Homecoming Ranch (Pine River #1)

So Dad and I are off to Durango today so they can stick more needles in me. I wanted Luke to come, but he said, “No, man, I have to go to Denver and check on work,” which I thought was perfectly reasonable, seeing as how he has a business there and didn’t count on all this stuff with Homecoming Ranch. But I was hoping he would come because Make-A-Wish-Foundation is all over that hospital, and I’ve got a deal with this kid, Dante.

Dante is sixteen, and he’s got Stage IV cancer, and the Make-A-Wish people want him to make a wish. He said he couldn’t do Disney, he’d rather die than do Disney.
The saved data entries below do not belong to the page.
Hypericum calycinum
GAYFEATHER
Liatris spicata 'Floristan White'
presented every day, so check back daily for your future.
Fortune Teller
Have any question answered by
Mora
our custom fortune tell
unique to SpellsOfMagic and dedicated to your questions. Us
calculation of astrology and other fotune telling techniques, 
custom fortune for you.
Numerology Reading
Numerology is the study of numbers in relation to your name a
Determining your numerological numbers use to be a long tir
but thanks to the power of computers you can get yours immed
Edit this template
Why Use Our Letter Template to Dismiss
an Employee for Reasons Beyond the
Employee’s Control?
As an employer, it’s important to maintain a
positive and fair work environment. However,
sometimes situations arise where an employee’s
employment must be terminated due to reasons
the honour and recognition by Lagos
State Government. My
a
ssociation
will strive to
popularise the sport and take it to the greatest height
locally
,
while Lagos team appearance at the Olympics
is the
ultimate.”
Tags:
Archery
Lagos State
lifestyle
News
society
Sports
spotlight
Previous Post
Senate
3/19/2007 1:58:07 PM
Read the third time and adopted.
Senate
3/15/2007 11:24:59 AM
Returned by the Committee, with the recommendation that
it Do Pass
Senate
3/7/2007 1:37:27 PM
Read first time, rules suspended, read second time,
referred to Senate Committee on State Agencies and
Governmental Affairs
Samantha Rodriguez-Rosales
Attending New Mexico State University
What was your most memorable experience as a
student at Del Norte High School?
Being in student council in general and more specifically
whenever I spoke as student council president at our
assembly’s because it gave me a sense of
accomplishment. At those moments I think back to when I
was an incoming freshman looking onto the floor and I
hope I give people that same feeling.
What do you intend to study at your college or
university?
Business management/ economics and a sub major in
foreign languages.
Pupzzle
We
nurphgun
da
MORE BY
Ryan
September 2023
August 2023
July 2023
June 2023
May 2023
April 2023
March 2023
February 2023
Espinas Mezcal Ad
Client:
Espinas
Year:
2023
I don’t think he meant it like that, but, you know, like he really didn’t want to go to Disney. So I said, “Dude, you gotta shoot higher! Go big or go home! You gotta go for something that makes you want to do the chemo every day, right?” And he said he didn’t know what that was. But I know this kid, he’s always there when I am. I know he’s like me, and he loves sports. So I suggested, “How about a Denver Bronco’s game in a skybox?”

You should have seen Dante—he lit up like Rockefeller Center at Christmas time.

So we’ve been working on a deal where we are trying to convince Make-A-Wish to grant him that wish, along with a close, personal friend. That’s me, the color commentator. I can tell him everything there is to know about every player on the Broncos’ roster and then some.

I wanted to introduce Luke to Dante so Dante would add him to the list, too, because again, we’re talking the Broncos in premium seats.

So anyway, Luke said he couldn’t go, and then he said he’d be late because he’s picking up Blue Eyes in Denver and taking her back to Homecoming Ranch, and I’m like, “The ranch? I thought you didn’t want them out there!”

And he said, “I don’t. But it’s okay, we’ve worked it out for now.”

Listen, I may be tied to a chair, but I am no slouch in the perception department. But lately, I can’t read Luke at all. One minute he’s “thinking” about Julie, and the next, he’s got this funny look on his face telling me he’s giving Blue Eyes a ride. I observed, and very casually I might add, “You seem to be running into Blue Eyes a lot.”

Luke knows he is, because he didn’t try to argue. He just laughed and said, “Don’t wait up, loser.”

Well, the joke is on buddy boy, because I will be up, because tonight is The Walking Dead marathon, and I am not missing that.

So okay, Luke went on his way, as happy as a kid in a bouncy castle, and I bet he hadn’t even hit Sometimes Pass when Julie showed up. She stood at the screen door with her baby, all smiles, and yeah, her baby is supercute. She said “Hey, Leo, is Luke around?” Like she didn’t dump him for Brandon. Like she hasn’t called him every time she gets worried and then dumps him all over again. She’s like one of those bounce back paddleballs, just keeps hitting him and waiting for him to bounce back, then hitting him again.

I said, “No. He went back to Denver.” I didn’t say he was coming back, and Julie looked kind of shocked, like, “What-am-I-going-to-do-with-this-baby” shocked, but then Marisol comes in with my medicine and she says, “What are you doing here, Julie?”

Julie said, “I’m looking for Luke.”

Well, Marisol, she’s not a fan of Julie, but she’s also not a fan of lying, and she said, “He went to Denver, he’ll be back later.”

And I said, “Way later. Like next year later.”

Marisol squeezed my shoulder really hard and she said, “Maybe you should come back tomorrow, Julie. It will be late before he gets back.”

Of course Julie was all sweet smiles and thank-yous to Marisol, and she went bopping down the steps, her baby on her hip, looking back at me.

I swear, I think that baby gave me the stink eye.

Luke—I tried, bro, I tried.





TWENTY


Luke’s day in Denver was not what he’d call a towering success.

The first thing he did when he arrived was to drive to his little two-bedroom bungalow in an older part of Denver. He’d bought the rundown piece of crap and had restored it with some money his mom had left him. Since then, the market had come up. Luke liked knowing that if anything ever happened, he had some equity in this house. Anything, like needing an attorney. The equity in his house was what he planned to use to fight the loss of Homecoming Ranch.

But before he spoke to an attorney, Luke had to see about his housing starts. He left the Bronco, switched to his work truck, and drove to the outskirts of Denver to check on the first three Kendrick Custom Homes. With the help of Stuart Homes, where he’d apprenticed the last few years, and who owned a minority share in his business, Luke had purchased three lots in a new subdivision. It had taken some time to get the deeds and permits set up, but in the last month, they had finished the site prep, had poured three slabs, and if all had gone well last week, the framing would have begun by now.